The concept of hybrid ecosystem consists of two parts. First, hybrid refers to the structural property of the world that is achieved by deliberate blending of geographical spaces with collaborative environments such as blogs, microblogs, wikis, social repositories and -networks. In this new environment the borders of geographical spaces and participatory software environments can be blurred or eliminated whenever purposeful, allowing embedding artifacts across the borders to create an augmented and more interactive world in the context of community activities.

The second, ecosystem term together with its explanatory sub-concepts place and niche describes how such hybrid geographical places and participatory software environments together with their users also represent a complex functional system. Place is a personally meaningful spot in the surrounding environmental space. The place involves conceptual construction and knowledge building. The augmented concept of place not only refers to a geo-position, but to the holistic conglomeration of events, objects, emotions and actions of an individual in the place, and includes both natural, e.g. geographical elements. In our experiment we constructed a setting in which individuals defined places by associating artifacts such as impressions, historical content, images etc. with geographical locations. A feasible method of associating contextual metadata with space information is artifact-centered, in which the contextual annotation is added to the artifacts that are simultaneously geo-located. With tags, that is, descriptive terms associated with content items by members of the community, geographical positions can be related with meanings and activities shared by the members, and places can be searched by such aspects.

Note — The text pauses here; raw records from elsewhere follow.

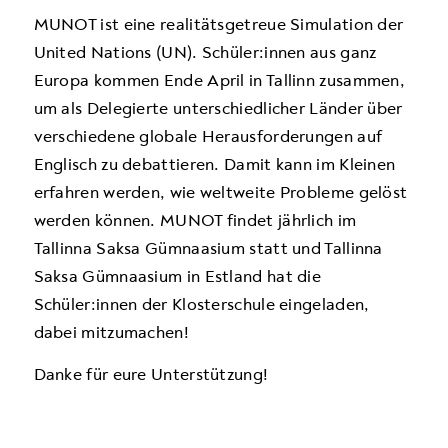
MUNOT ist eine realitätsgetreue Simulation der
United Nations (UN). Schüler:innen aus ganz
Europa kommen Ende April in Tallinn zusammen,
um als Delegierte unterschiedlicher Länder über
verschiedene globale Herausforderungen auf
Englisch zu debattieren. Damit kann im Kleinen
erfahren werden, wie weltweite Probleme gelöst
werden können. MUNOT findet jährlich im
Tallinna Saksa Gümnaasium statt und Tallinna
Saksa Gümnaasium in Estland hat die
Schüler:innen der Klosterschule eingeladen,
dabei mitzumachen!
Danke für eure Unterstützung!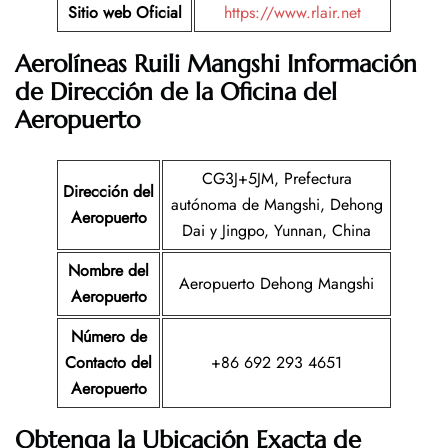
Sitio web Oficial
https://www.rlair.net
Aerolíneas Ruili Mangshi Información
de Dirección de la Oficina del
Aeropuerto
CG3J+5JM, Prefectura
Dirección del
autónoma de Mangshi, Dehong
Aeropuerto
Dai y Jingpo, Yunnan, China
Nombre del
Aeropuerto Dehong Mangshi
Aeropuerto
Número de
Contacto del
+86 692 293 4651
Aeropuerto
Obtenga la Ubicación Exacta de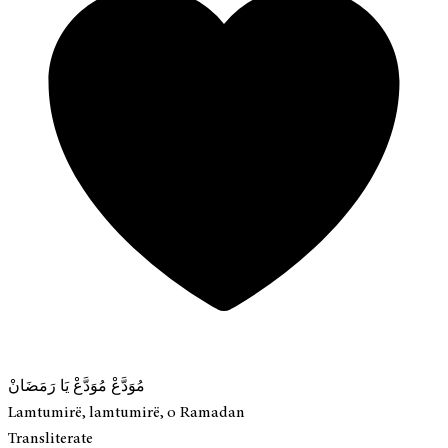
مُوَدَّعْ مُوَدَّعْ يَا رَمَضَانْ
Lamtumirë, lamtumirë, o Ramadan
Transliterate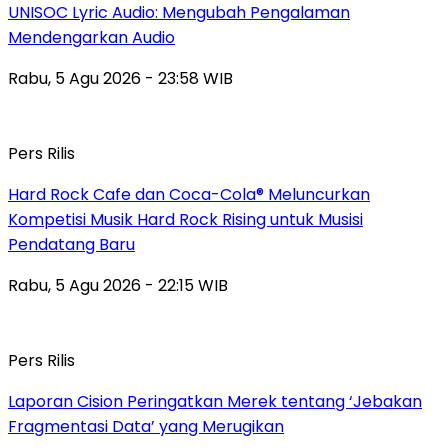
UNISOC Lyric Audio: Mengubah Pengalaman
Mendengarkan Audio
Rabu, 5 Agu 2026 - 23:58 WIB
Pers Rilis
Hard Rock Cafe dan Coca-Cola® Meluncurkan
Kompetisi Musik Hard Rock Rising untuk Musisi
Pendatang Baru
Rabu, 5 Agu 2026 - 22:15 WIB
Pers Rilis
Laporan Cision Peringatkan Merek tentang ‘Jebakan
Fragmentasi Data’ yang Merugikan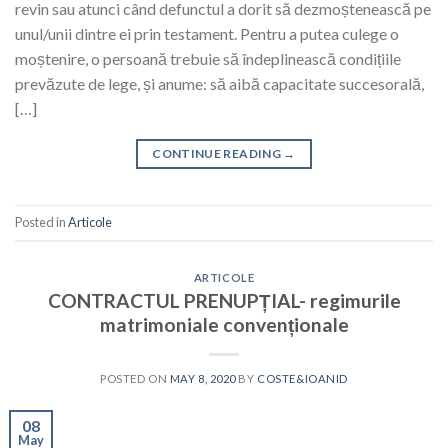
revin sau atunci când defunctul a dorit să dezmoștenească pe
unul/unii dintre ei prin testament. Pentru a putea culege o
moștenire, o persoană trebuie să îndeplinească condițiile
prevăzute de lege, și anume: să aibă capacitate succesorală,
[…]
CONTINUE READING
→
Posted in
Articole
ARTICOLE
CONTRACTUL PRENUPȚIAL- regimurile
matrimoniale convenționale
POSTED ON
MAY 8, 2020
BY
COSTE&IOANID
08
May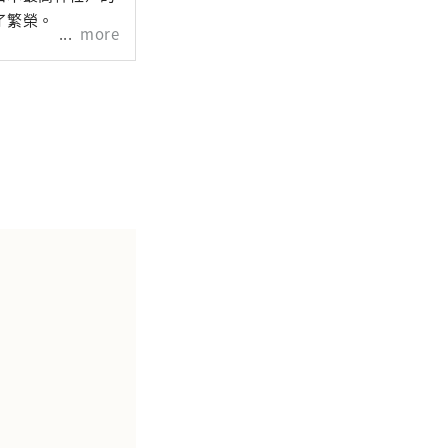
了繁榮。
more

It is possible to create immediately such locative content using GPS-equipped mobile devices that are situated simultaneously in a physical and a virtual environment (Tuters & Varnelis, 2006). Locative content can also be accessed from virtual environment and used to trigger social interactions with a place (Tuters & Varnelis, 2006; Kaipainen & Pata, 2007). Many common social Web applications have integrated locative functionalities, e.g.,,, while most of the blogs and wikis still lack this possibility. For a community this kind of link between geographical and virtual spaces and meanings is a way to build their identity, determine their particular territory as a place, and distinguish themselves from other communities. Notable is, that this community territory is not defined only by their location in geographical or software places. This territory is also defined by meaning- and activity aspects, which bring in extra dimensions to the space. For marking this abstract space we can use niche term.

Key Terms in this Chapter

Ontocoordinate: An ontocoordinate is the position of an entity on an ontodimension and expresses a value and descriptive feature associated to the entity.

Perspective: Perspective is a personal perception of ontodimensions that can be fixed with ontocoordinates in an ontological space.

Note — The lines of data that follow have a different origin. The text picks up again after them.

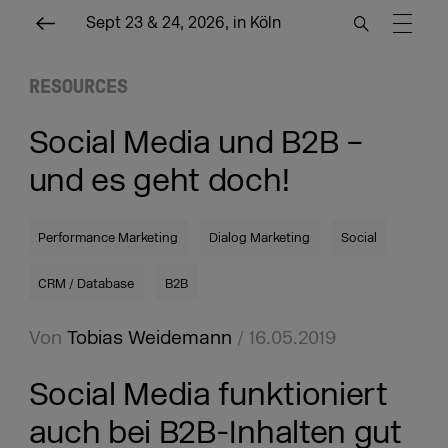
Sept 23 & 24, 2026, in Köln
RESOURCES
Social Media und B2B –
und es geht doch!
Performance Marketing
Dialog Marketing
Social
CRM / Database
B2B
Von
Tobias Weidemann
/ 16.05.2019
Social Media funktioniert
auch bei B2B-Inhalten gut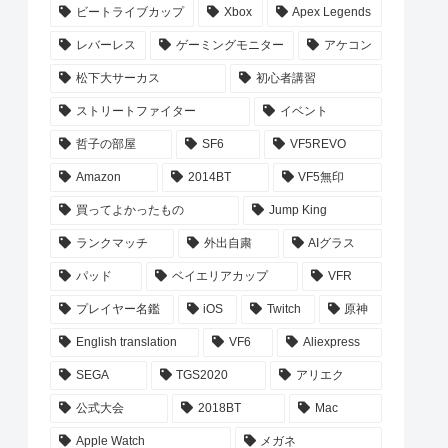
ビートライブカップ
Xbox
Apex Legends
レバーレス
ゲーミングモニター
アケコン
松下大サーカス
初心者講習
ストリートファイター
イベント
哲子の部屋
SF6
VF5REVO
Amazon
2014BT
VF5無印
買ってよかったもの
Jump King
ランクマッチ
外出自粛
AIグラス
パッド
ベイエリアカップ
VFR
プレイヤー名鑑
iOS
Twitch
原神
English translation
VF6
Aliexpress
SEGA
TGS2020
アリエク
公式大会
2018BT
Mac
Apple Watch
メガネ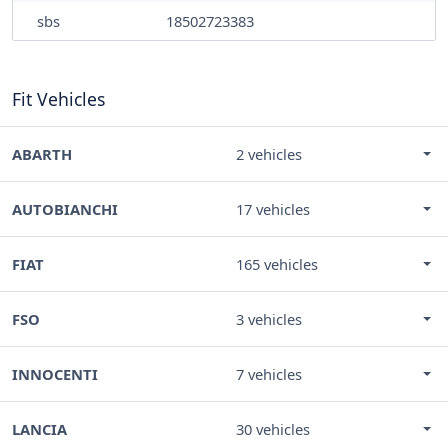
sbs
18502723383
Fit Vehicles
ABARTH
2 vehicles
AUTOBIANCHI
17 vehicles
FIAT
165 vehicles
FSO
3 vehicles
INNOCENTI
7 vehicles
LANCIA
30 vehicles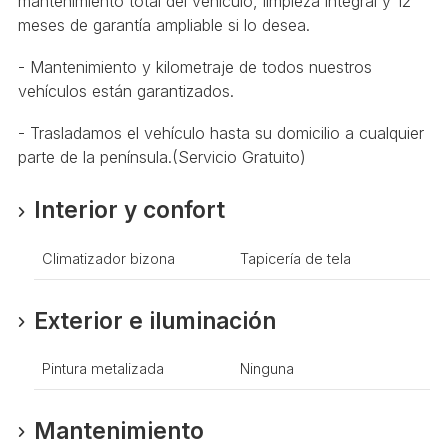
mantenimiento total del vehículo, limpieza integral y 12
meses de garantía ampliable si lo desea.
- Mantenimiento y kilometraje de todos nuestros
vehículos están garantizados.
- Trasladamos el vehículo hasta su domicilio a cualquier
parte de la península.(Servicio Gratuito)
Interior y confort
Climatizador bizona
Tapicería de tela
Exterior e iluminación
Pintura metalizada
Ninguna
Mantenimiento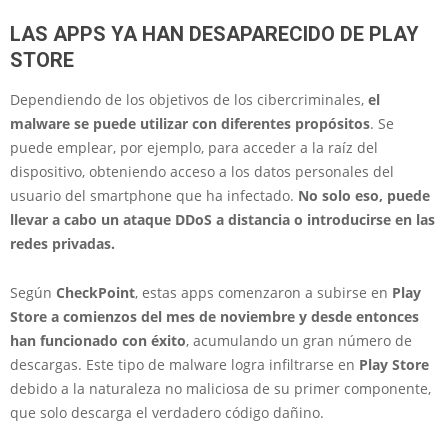
LAS APPS YA HAN DESAPARECIDO DE PLAY
STORE
Dependiendo de los objetivos de los cibercriminales,
el
malware se puede utilizar con diferentes propósitos
. Se
puede emplear, por ejemplo, para acceder a la raíz del
dispositivo, obteniendo acceso a los datos personales del
usuario del smartphone que ha infectado.
No solo eso, puede
llevar a cabo un ataque DDoS a distancia o introducirse en las
redes privadas.
Según
CheckPoint
, estas apps comenzaron a subirse en
Play
Store a comienzos del mes de noviembre y desde entonces
han funcionado con éxito
, acumulando un gran número de
descargas. Este tipo de malware logra infiltrarse en
Play Store
debido a la naturaleza no maliciosa de su primer componente,
que solo descarga el verdadero código dañino.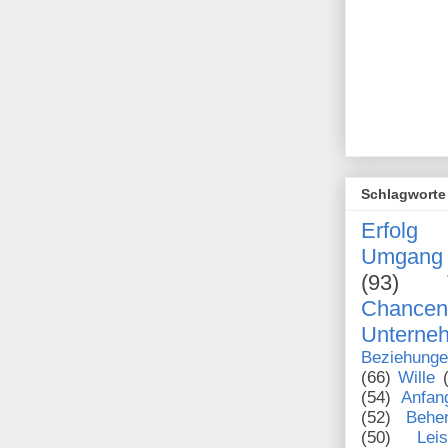
Schlagworte
Erfolg
Umgang 
(93)
Chanc
Unterne
Beziehung
(66)
Wille
(54)
Anfan
(52)
Behe
(50)
Lei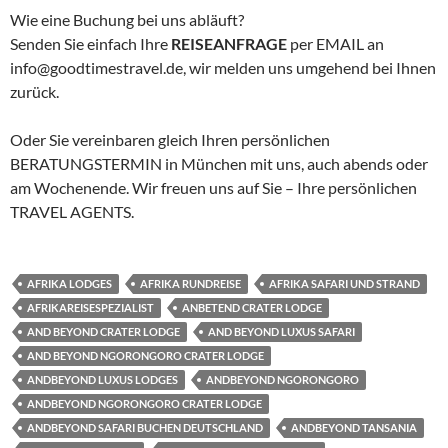
Wie eine Buchung bei uns abläuft?
Senden Sie einfach Ihre
REISEANFRAGE
per EMAIL an
info@goodtimestravel.de, wir melden uns umgehend bei Ihnen
zurück.
Oder Sie vereinbaren gleich Ihren persönlichen
BERATUNGSTERMIN in München mit uns, auch abends oder
am Wochenende. Wir freuen uns auf Sie – Ihre persönlichen
TRAVEL AGENTS.
AFRIKA LODGES
AFRIKA RUNDREISE
AFRIKA SAFARI UND STRAND
AFRIKAREISESPEZIALIST
ANBETEND CRATER LODGE
AND BEYOND CRATER LODGE
AND BEYOND LUXUS SAFARI
AND BEYOND NGORONGORO CRATER LODGE
ANDBEYOND LUXUS LODGES
ANDBEYOND NGORONGORO
ANDBEYOND NGORONGORO CRATER LODGE
ANDBEYOND SAFARI BUCHEN DEUTSCHLAND
ANDBEYOND TANSANIA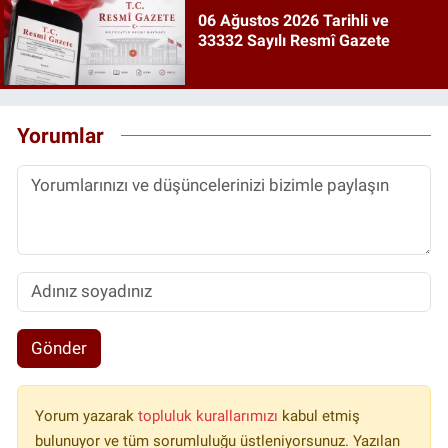
06 Ağustos 2026 Tarihli ve
33332 Sayılı Resmî Gazete
Yorumlar
Gönder
Yorum yazarak
topluluk kurallarımızı
kabul etmiş
bulunuyor ve tüm sorumluluğu üstleniyorsunuz. Yazılan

Ontospace: An ontospace is a spatial ontology – it is a flexible set of metadata that describes a domain of information by means of spatially conceptualized ontodimensions. Ontospace provides one representation of hybrid ecosystem.

Ontodimension: An ontodimension corresponds to a descriptive feature of an entity within a domain of information, also interpretable as class membership.

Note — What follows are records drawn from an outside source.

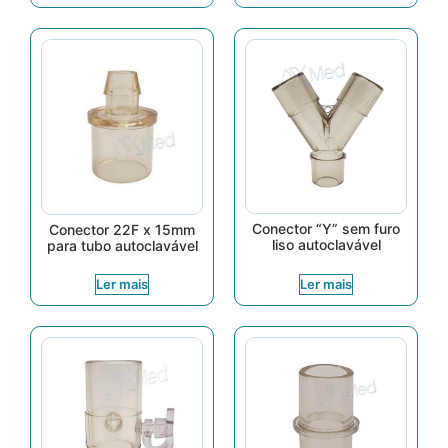
Conector “Y” sem furo
Conector 22F x 15mm
liso autoclavável
para tubo autoclavável
Ler mais
Ler mais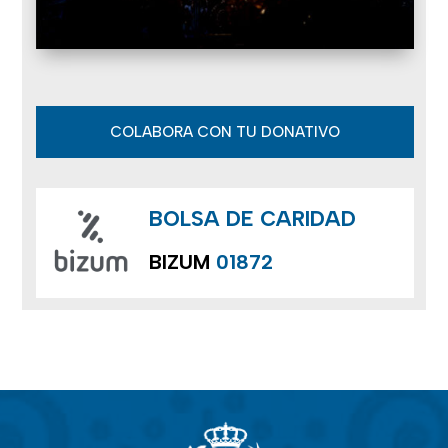
COLABORA CON TU DONATIVO
BOLSA DE CARIDAD
BIZUM
01872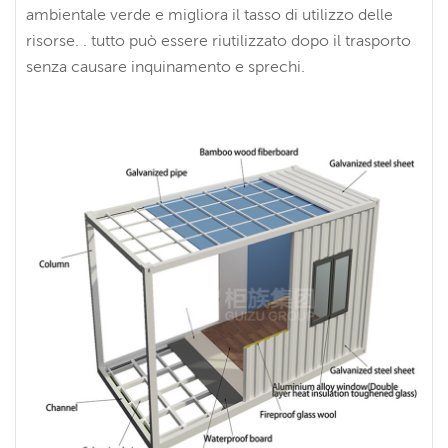
ambientale verde e migliora il tasso di utilizzo delle
risorse. . tutto può essere riutilizzato dopo il trasporto
senza causare inquinamento e sprechi.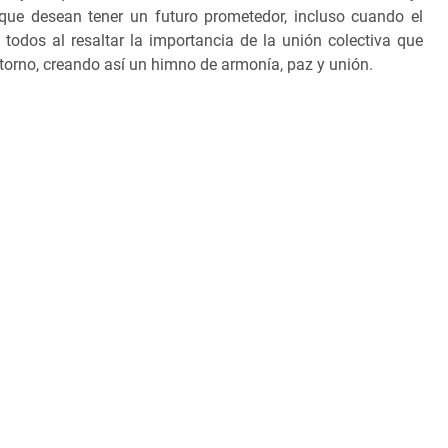
ue desean tener un futuro prometedor, incluso cuando el
 todos al resaltar la importancia de la unión colectiva que
ntorno, creando así un himno de armonía, paz y unión.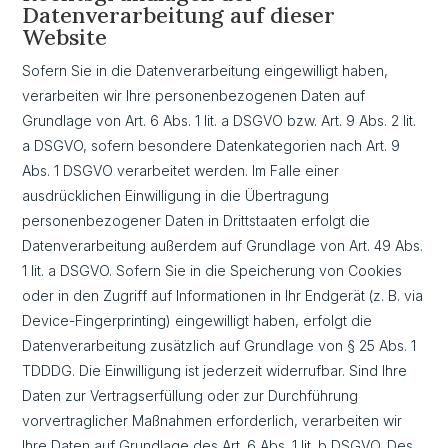
Datenverarbeitung auf dieser
Website
Sofern Sie in die Datenverarbeitung eingewilligt haben,
verarbeiten wir Ihre personenbezogenen Daten auf
Grundlage von Art. 6 Abs. 1 lit. a DSGVO bzw. Art. 9 Abs. 2 lit.
a DSGVO, sofern besondere Datenkategorien nach Art. 9
Abs. 1 DSGVO verarbeitet werden. Im Falle einer
ausdrücklichen Einwilligung in die Übertragung
personenbezogener Daten in Drittstaaten erfolgt die
Datenverarbeitung außerdem auf Grundlage von Art. 49 Abs.
1 lit. a DSGVO. Sofern Sie in die Speicherung von Cookies
oder in den Zugriff auf Informationen in Ihr Endgerät (z. B. via
Device-Fingerprinting) eingewilligt haben, erfolgt die
Datenverarbeitung zusätzlich auf Grundlage von § 25 Abs. 1
TDDDG. Die Einwilligung ist jederzeit widerrufbar. Sind Ihre
Daten zur Vertragserfüllung oder zur Durchführung
vorvertraglicher Maßnahmen erforderlich, verarbeiten wir
Ihre Daten auf Grundlage des Art. 6 Abs. 1 lit. b DSGVO. Des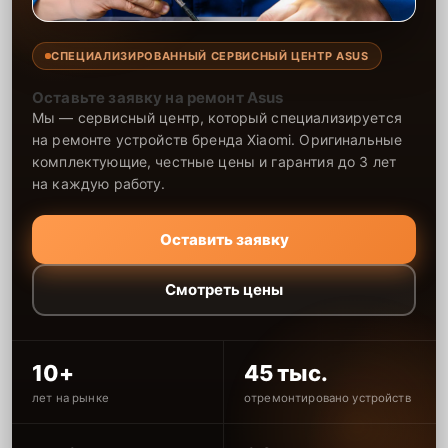
СПЕЦИАЛИЗИРОВАННЫЙ СЕРВИСНЫЙ ЦЕНТР ASUS
Оставьте заявку на ремонт Asus
Мы — сервисный центр, который специализируется
на ремонте устройств бренда Xiaomi. Оригинальные
комплектующие, честные цены и гарантия до 3 лет
на каждую работу.
Оставить заявку
Смотреть цены
10+
45 тыс.
лет на рынке
отремонтировано устройств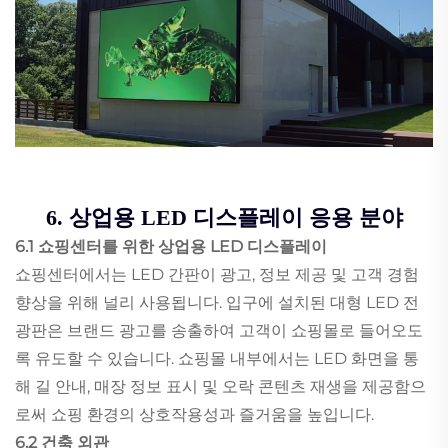
6. 상업용 LED 디스플레이 응용 분야
6.1 쇼핑센터를 위한 상업용 LED 디스플레이
쇼핑센터에서는 LED 간판이 광고, 정보 제공 및 고객 경험
향상을 위해 널리 사용됩니다. 입구에 설치된 대형 LED 전
광판은 브랜드 광고를 송출하여 고객이 쇼핑몰로 들어오도
록 유도할 수 있습니다. 쇼핑몰 내부에서는 LED 화면을 통
해 길 안내, 매장 정보 표시 및 오락 콘텐츠 재생을 제공함으
로써 쇼핑 환경의 상호작용성과 즐거움을 높입니다.
6.2 건축 외관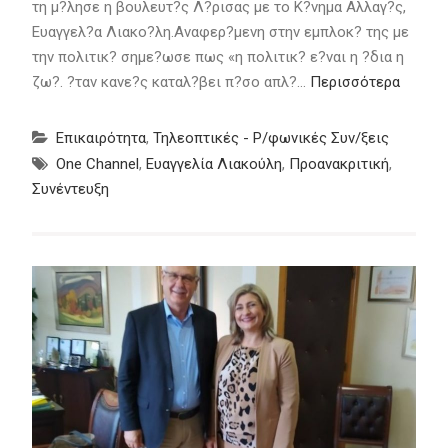
τη μ?λησε η βουλευτ?ς Λ?ρισας με το Κ?νημα Αλλαγ?ς,
Ευαγγελ?α Λιακο?λη.Αναφερ?μενη στην εμπλοκ? της με
την πολιτικ? σημε?ωσε πως «η πολιτικ? ε?ναι η ?δια η
ζω?. ?ταν κανε?ς καταλ?βει π?σο απλ?…
Περισσότερα
Επικαιρότητα
,
Τηλεοπτικές - Ρ/φωνικές Συν/ξεις
One Channel
,
Ευαγγελία Λιακούλη
,
Προανακριτική
,
Συνέντευξη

Swarm: A swarm is a community of an hybrid ecosystem in which every participant is responsible for its individual actions and relies on reading the signals from the ecosystem and from the swarm members, which causes the emergence of shared intelligence and enables swarms to accomplish global tasks and form complex patterns through simple local interactions of autonomous agents.

Hybrid Ecosystem: Hybrid ecosystem is an ecologist view to the dynamic system consisting of an augmented space in which activities of people with various artifacts in geographical locations using participatory social software create a feedback loop to this space that influences the evolution of communities and determines their interaction in this space.

Niche: Niche is a range of perspectives of the community members that define a subspace in a hybrid ecosystem, where a particular community can be effective in taking actions.